Cena de “Contos de Terramar”, do Studio Ghibli. Foto/IMDb

Enquanto “Contos de Terramar” apresenta muita ação em um período relativamente curto, a verdadeira aventura do filme não é externa. A jornada do filme se concentra no sofrimento de Arren, basicamente ele errou e não sabe como se perdoar, ao mesmo tempo que deixou suas sombras o dominarem.

Embora ele queira, assim como nós, escapar da dor do arrependimento ou do desconforto do momento, quando observamos com clareza nossas escolhas e as consequências delas e enfrentamos o desconhecido isso eventualmente nos leva ao crescimento.
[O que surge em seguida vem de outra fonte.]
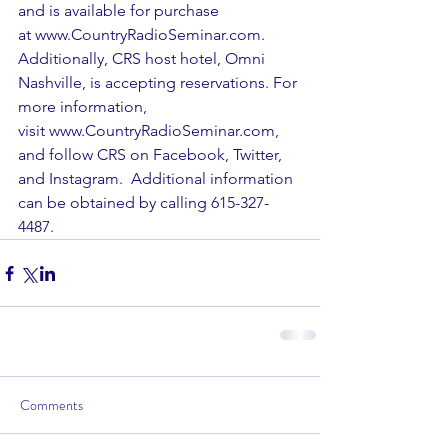
and is available for purchase 
at 
www.CountryRadioSeminar.com
.  
Additionally, CRS host hotel, Omni 
Nashville, is accepting reservations. For 
more information, 
visit 
www.CountryRadioSeminar.com
, 
and follow CRS on 
Facebook
, 
Twitter
, 
and 
Instagram
.  Additional information 
can be obtained by calling 615-327-
4487.
Comments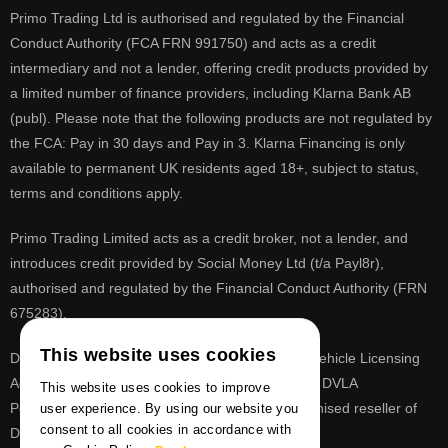
Primo Trading Ltd is authorised and regulated by the Financial
Conduct Authority (FCA FRN 991750) and acts as a credit
intermediary and not a lender, offering credit products provided by
a limited number of finance providers, including Klarna Bank AB
(publ). Please note that the following products are not regulated by
the FCA: Pay in 30 days and Pay in 3. Klarna Financing is only
available to permanent UK residents aged 18+, subject to status,
terms and conditions apply.
Primo Trading Limited acts as a credit broker, not a lender, and
introduces credit provided by Social Money Ltd (t/a Payl8r),
authorised and regulated by the Financial Conduct Authority (FRN
675283).
This website uses cookies
DVLA is a registered trade mark of the Driver & Vehicle Licensing
Agency, PrimoReg is not affiliated to the DVLA or DVLA
This website uses cookies to improve
Personalised Registrations. PrimoReg is a recognised reseller of
user experience. By using our website you
consent to all cookies in accordance with
DVLA registrations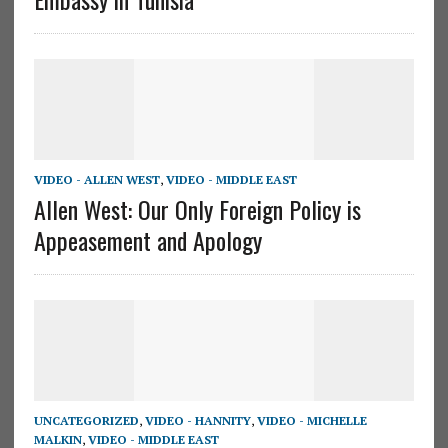
VIDEO - ALLEN WEST
,
VIDEO - MIDDLE EAST
Allen West: Our Only Foreign Policy is
Appeasement and Apology
UNCATEGORIZED
,
VIDEO - HANNITY
,
VIDEO - MICHELLE
MALKIN
,
VIDEO - MIDDLE EAST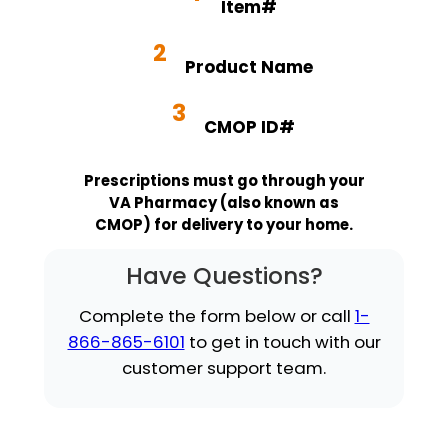
Item#
2
Product Name
3
CMOP ID#
Prescriptions must go through your
VA Pharmacy (also known as
CMOP) for delivery to your home.
Have Questions?
Complete the form below or call
1-
866-865-6101
to get in touch with our
customer support team.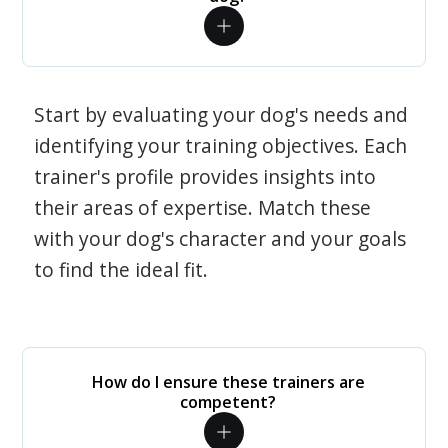
Start by evaluating your dog's needs and
identifying your training objectives. Each
trainer's profile provides insights into
their areas of expertise. Match these
with your dog's character and your goals
to find the ideal fit.
How do I ensure these trainers are
competent?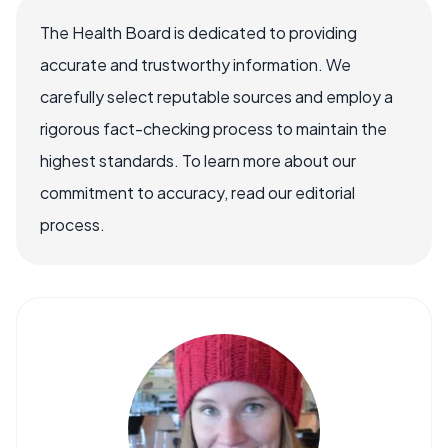
The Health Board is dedicated to providing
accurate and trustworthy information. We
carefully select reputable sources and employ a
rigorous fact-checking process to maintain the
highest standards. To learn more about our
commitment to accuracy, read our editorial
process.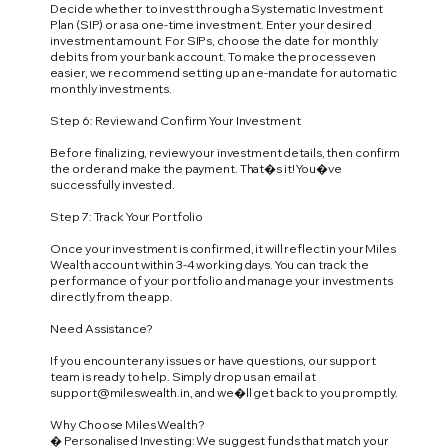
Decide whether to invest through a Systematic Investment
Plan (SIP) or as a one-time investment. Enter your desired
investment amount. For SIPs, choose the date for monthly
debits from your bank account. To make the process even
easier, we recommend setting up an e-mandate for automatic
monthly investments.
Step 6: Review and Confirm Your Investment
Before finalizing, review your investment details, then confirm
the order and make the payment. That�s it! You�ve
successfully invested.
Step 7: Track Your Portfolio
Once your investment is confirmed, it will reflect in your Miles
Wealth account within 3-4 working days. You can track the
performance of your portfolio and manage your investments
directly from the app.
Need Assistance?
If you encounter any issues or have questions, our support
team is ready to help. Simply drop us an email at
support@mileswealth.in
, and we�ll get back to you promptly.
Why Choose Miles Wealth?
� Personalised Investing: We suggest funds that match your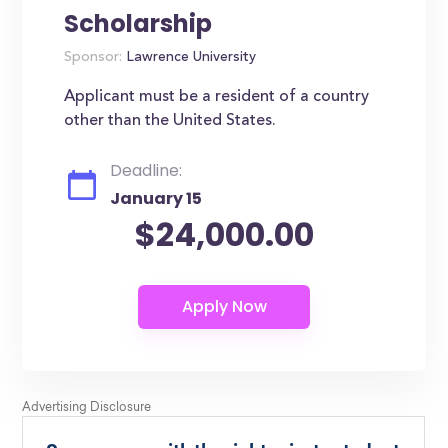
Scholarship
Sponsor:
Lawrence University
Applicant must be a resident of a country
other than the United States.
Deadline:
January 15
$24,000.00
“Embora o filme mostre o tumulto do caminho para o crescimento e a auto-aceitação, ele não condena essa jornada, nem a ansiedade que advém da culpa e da insegurança. A mensagem é mais sutil”, diz Belle no artigo. “O filme do Studio Ghibli lança luz sobre as maneiras pelas quais explorar e aceitar seu próprio comportamento é uma forma de força que traz equilíbrio ao mundo”.

No final do filme, o mundo estabelece sua paz novamente, isso não apenas porque Arren derrotou seu eu mais sombrio, mas porque ele assume a responsabilidade por suas ações e confessa o assassinato do rei, mesmo sabendo que era literalmente a versão mais sombria de si mesmo que fez isso. “Enquanto esse eu sombrio está fisicamente incorporado em pontos ao longo do filme, é apenas uma representação dos piores impulsos de Arren”.

Resoinsabilizar por suas ações é “um lembrete esmagador de que redenção e auto-aceitação podem significar abandonar nossas auto-imagens preferidas, nossas crenças sobre quem queríamos ser ou acreditávamos que éramos”.

Arren finalmente aprende a viver com uma versão mais complexa de si mesmo. E, nesse processo, “o público aprende indiretamente como nós também podemos aprender a viver com uma compreensão mais complexa de nós mesmos – não como pessoas boas ou más, mas apenas sofrendo e lutando como humanos”, finaliza.

“Contos de Terramar”, assim como a maioria dos filmes do Studio Ghibli estão atualmente disponíveis no catálogo da Netflix.